La prima cosa che ho pensato è di tentare di spiegare ai commentatori il senso dello scritto. Poi però conscia dei miei limiti, di tempo e di pazienza, ho deciso di tentare di argomentare il mio pensiero in un canale a visibilità più “selezionata” nel tentativo di rispondere secondo cui nell’articolo “Non si capisce dove si voglia andare a parare.”

La ragione principale è che non mi ha mai fatto impazzire la scrittura didascalica e autoesplicativa. Ho sempre creduto nel potere del testo di dare suggestioni e non spiegazioni. Capisco però che alcuni temi necessitino approfondimento, quindi ci tengo a chiarire meglio cosa penso dello Scandalo Facebook.

Usando i servizi online condividiamo spontaneamente i nostri dati

Lo scandalo Facebook è la conseguenza di un’indagine sull’uso dei dati degli utenti fatto da Cambridge Analytica al fine di orientare il voto degli utenti durante le elezioni americane. Si tratta di un uso estremo di data mining e data analytics; le tecniche che sottendono quell’uso sono però lo standard della gestione dei dati degli utenti. Sono il business su cui si basano tutte le new media company. Da Amazon a Google a Facebook. E    di   questo   dobbiamo   essere   consapevoli!

I pubblici connessi migrano di piattaforma in piattaforma

Se una piattaforma tradisce i suoi utenti, gli utenti tradiscono la piattaforma. È successo più volte nella storia dei social network. Un esempio su tutti: l’antenato di Facebook, Friendster, quando ha cominciato a cancellare i profili degli utenti fake, è stato abbandonato in favore di MySpace.

I giovani non sono su Facebook

Le generazioni attualmente composte da adolescenti non usano Facebook in modo attivo perché in quel canale sono presenti gli adulti, e gli adolescenti cercano nei social media spazi di interazione per stare con i propri pari.

L’ironia salverà il mondo (?)

Oltre a tutto ciò, un meta-commento.

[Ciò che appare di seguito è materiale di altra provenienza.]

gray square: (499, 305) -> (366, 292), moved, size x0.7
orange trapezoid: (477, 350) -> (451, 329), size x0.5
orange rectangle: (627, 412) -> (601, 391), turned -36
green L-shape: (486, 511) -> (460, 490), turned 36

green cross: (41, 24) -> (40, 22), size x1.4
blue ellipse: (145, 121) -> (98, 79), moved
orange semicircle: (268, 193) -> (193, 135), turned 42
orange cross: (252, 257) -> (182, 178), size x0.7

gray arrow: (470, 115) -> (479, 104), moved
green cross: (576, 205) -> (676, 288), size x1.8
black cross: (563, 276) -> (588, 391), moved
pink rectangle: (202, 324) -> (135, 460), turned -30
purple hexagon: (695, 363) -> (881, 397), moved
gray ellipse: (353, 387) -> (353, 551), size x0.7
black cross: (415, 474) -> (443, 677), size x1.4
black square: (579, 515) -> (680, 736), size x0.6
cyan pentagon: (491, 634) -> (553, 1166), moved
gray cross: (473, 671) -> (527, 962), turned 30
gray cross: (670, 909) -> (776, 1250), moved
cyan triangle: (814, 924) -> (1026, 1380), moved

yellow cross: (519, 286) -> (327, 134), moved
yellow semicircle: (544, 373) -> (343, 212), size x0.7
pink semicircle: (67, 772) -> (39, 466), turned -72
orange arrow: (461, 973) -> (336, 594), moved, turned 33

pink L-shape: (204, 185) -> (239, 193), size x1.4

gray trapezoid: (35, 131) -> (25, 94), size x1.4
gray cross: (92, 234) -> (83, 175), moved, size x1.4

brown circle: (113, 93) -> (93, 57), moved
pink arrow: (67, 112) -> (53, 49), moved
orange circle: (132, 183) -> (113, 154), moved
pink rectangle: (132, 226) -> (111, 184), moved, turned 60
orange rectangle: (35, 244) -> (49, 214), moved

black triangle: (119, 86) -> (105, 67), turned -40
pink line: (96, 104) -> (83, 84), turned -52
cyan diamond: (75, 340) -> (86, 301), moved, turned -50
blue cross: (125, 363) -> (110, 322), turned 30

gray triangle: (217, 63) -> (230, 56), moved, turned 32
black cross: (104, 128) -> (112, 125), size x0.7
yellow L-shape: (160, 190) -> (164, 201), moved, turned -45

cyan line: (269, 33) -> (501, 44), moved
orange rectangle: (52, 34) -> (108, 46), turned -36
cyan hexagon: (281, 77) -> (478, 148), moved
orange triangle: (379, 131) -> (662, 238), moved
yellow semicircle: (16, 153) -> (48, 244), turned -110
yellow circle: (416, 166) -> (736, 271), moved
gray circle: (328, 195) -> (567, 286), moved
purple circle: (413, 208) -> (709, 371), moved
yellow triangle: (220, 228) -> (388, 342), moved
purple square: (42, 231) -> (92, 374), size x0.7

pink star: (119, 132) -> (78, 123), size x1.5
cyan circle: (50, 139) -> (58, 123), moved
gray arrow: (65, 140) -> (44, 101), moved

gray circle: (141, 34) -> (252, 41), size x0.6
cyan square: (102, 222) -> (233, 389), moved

Spesso faccio uso dell’ironia o dell’esasperazione parodica. Dentro e fuori Facebook. A volte penso che dovrei portarmi dietro una paletta con scritto #bazinga per segnalare quando dico le cose per gioco. Ma poi tanto so che la perdo. Nell’offline la possibilità di interagire direttamente con le persone, fa sì che, se l’ironia non viene colta, la spiego. Nell’online, dove le audience sono invisibili e i contesti collassati, se i messaggi ironici arrivano ad un pubblico che non mi conosce bene spesso sono fraintesi. Cosa ha a che fare tutto ciò con data mining & Co.? Beh: se i messaggi spesso vengono interpretati in modo scorretto dagli stessi esseri umani che non hanno familiarità con il contesto in cui sono stati prodotti, l’Intelligenza Artificiale come se la cava con questo? Saprà cogliere un intento ironico? O un riferimento proprio di una specifica cultura? Farà interpretazioni talmente errate da sfalsare i dati? Oppure possiamo confidare che nei grandi numeri anche le interpretazioni sbagliate risulteranno dei singoli svarioni con poco impatto nell’analisi complessiva?

Io l’unica cosa che vi posso dire è che quando ho letto il commento “Ci sono day after peggiori… diteglielo alla docente… o che chieda ai Giapponesi!” nella mia bolla in cui le discussioni sono focalizzate sul mondo digitale ero convinta che il commentatore facesse riferimento al fatto che in altre nazioni Facebook non fosse usato (e che avesse confuso il Giappone con la Cina). Per poi realizzare che probabilmente il suo era un commento riferito alla storia, a partire dall’uso della parola “day after”, scelta dal titolista per il mio articolo. Chiamali se voi: “cortocircuiti semantici”. E auguri a te, Intelligenza Artificiale, ora sta a te sbrogliarli.